CHAPITRE IX
Aidan ne sentait rien sauf le froid. Il était mort, se dit-il, et pourtant il avait conscience d'exister.
Il gisait sur une barque qui flottait silencieusement dans les ténèbres, un linceul de soie couvrant son corps. Personne ne pleurait sa mort ni ne le veillait. Il était seul. Même son lir était absent.
Teel !
Il entendit l'eau frémir autour de la barque. Pensant d'abord qu'il avait imaginé le bruit, il s'aperçut bientôt qu'il était réel. Quelqu'un, ou quelque chose, approchait de lui.
Teel ?
Pas de réponse. Aidan n'éprouva aucune peur — les morts n'ont plus rien à craindre —, mais la curiosité le poussa à ouvrir les yeux.
Un Cheysuli monta dans la barque. Il portait le cuir et l’or-lir des clans. Aidan vit que l'homme était sec.
— Vous n'êtes pas venu à la nage ? demanda-t-il d'une voix rauque.
L'homme sourit.
— Si ! Mais où je suis, l'eau ne peut pas m'atteindre.
Aidan le regarda de plus près. Il vit l'épée à large lame dont la garde représentait le Lion d'Homana, et le rubis rouge sang incrusté dans le pommeau.
Aidan pensa aux deux maillons qu'il possédait. Deux Mujhars, Shaine et Karyon.
— Donal...
— Oui, dit le guerrier, souriant.
Aidan regarda de nouveau le rubis. L'œil du Mujhar...
— Niall m'a rendu mon épée, dit Donal.
— Il l'a jetée, objecta Aidan. Il est allé dans la Matrice de la terre et il l'a laissée tomber dans l'oubliette.
— Cette épée a été fabriquée pour moi par Hale, mon grand-père. Quand j'en ai besoin, elle répond à mon appel.
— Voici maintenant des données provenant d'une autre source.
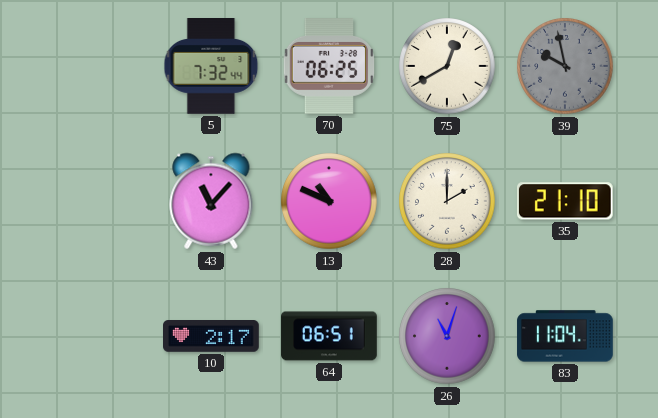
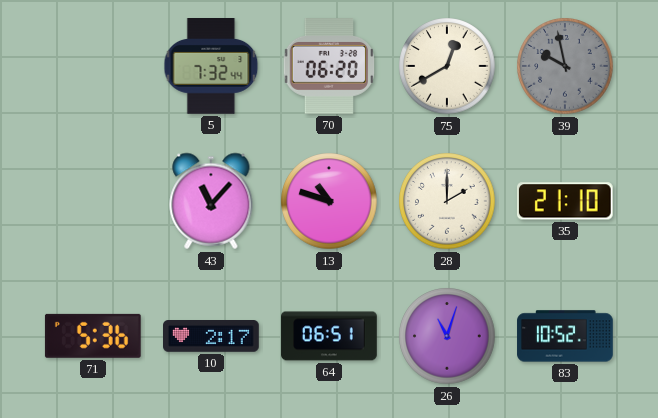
70: 06:25 -> 06:20
13: 10:49 -> 10:48
71: none -> 5:36
83: 11:04 -> 10:52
— Je n'ai pas rêvé d'une chaîne, cette fois. C'était toujours le cas, avant que je rencontre un Mujhar...
— En es-tu si sûr ?
Aidan baissa les yeux et vit la chaîne scintiller sur le catafalque. Parfaite, comme toujours.
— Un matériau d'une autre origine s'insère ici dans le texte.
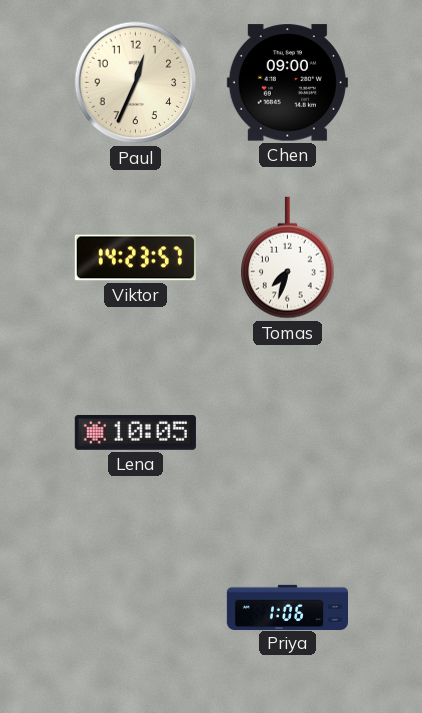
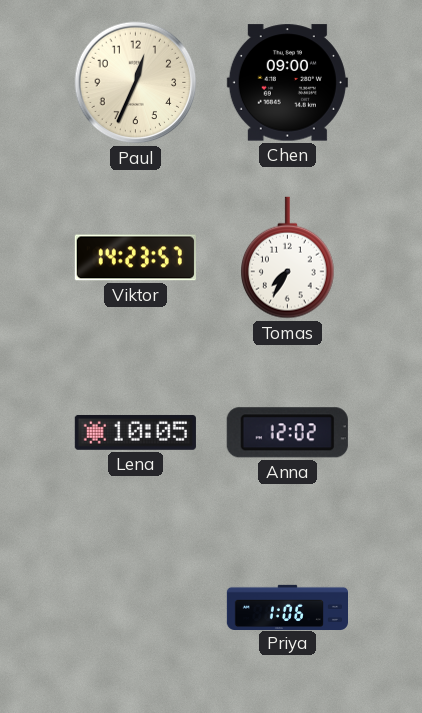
Tomas: 7:33 -> 7:35
Anna: none -> 12:02
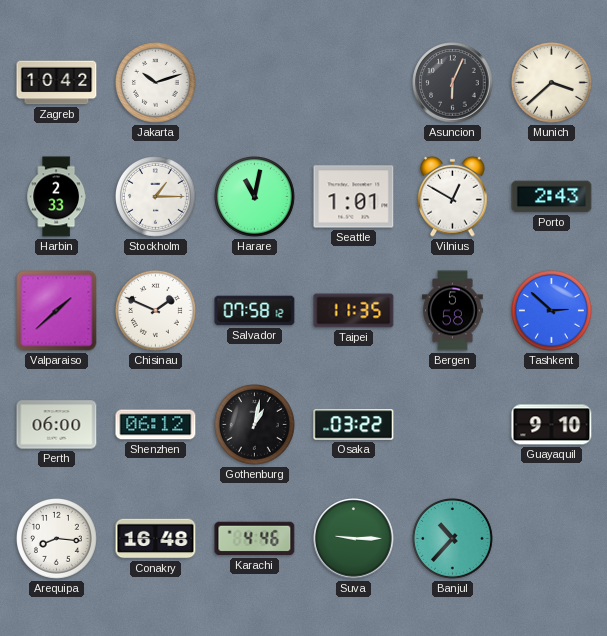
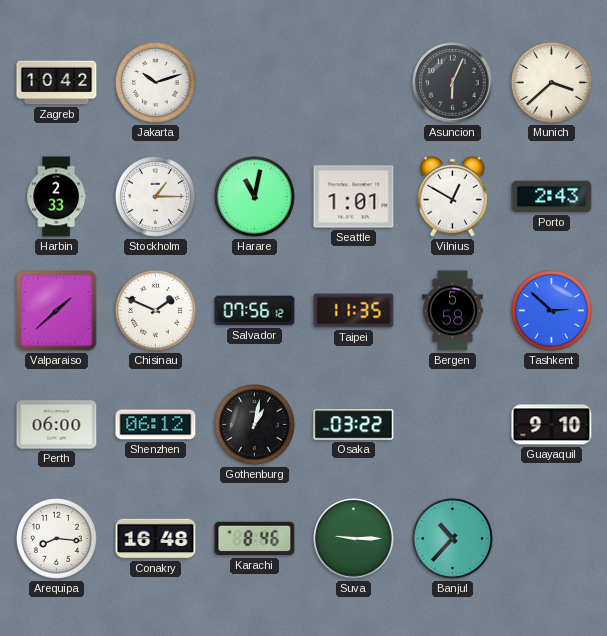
Salvador: 07:58 -> 07:56
Karachi: 4:46 -> 8:46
Mortellement dangereuse...
Il faillit éclater de rire.
— Qu'êtes-vous venu me dire ?
— Rien. D'autres te parleront. Les dieux m'ont assigné une tâche différente.
— Laquelle ?
— Pour le moment, celle de timonier.
Donal leva son épée, qui changea de forme et se transforma en un bâton de timonier en or. Le rubis scintillait toujours à son sommet.
— Pour tenir l'Obscurité à distance, expliqua Donal. Ton voyage a été interrompu. Je suis ici pour te remettre sur le bon chemin.
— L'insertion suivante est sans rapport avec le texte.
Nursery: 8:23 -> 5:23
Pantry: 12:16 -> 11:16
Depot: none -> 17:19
— Alors, je ne suis pas mort ?
— Pas vraiment. Mais tu n'es pas en vie non plus. Disons que, pour le moment, tu es ailleurs. La mort est une chose naturelle. Mais parfois, les dieux font en sorte qu'un homme ne meure pas, parce qu'ils en ont l'usage.
— L'usage, dit Aidan amèrement. Un terme de poids, n'est-ce pas ?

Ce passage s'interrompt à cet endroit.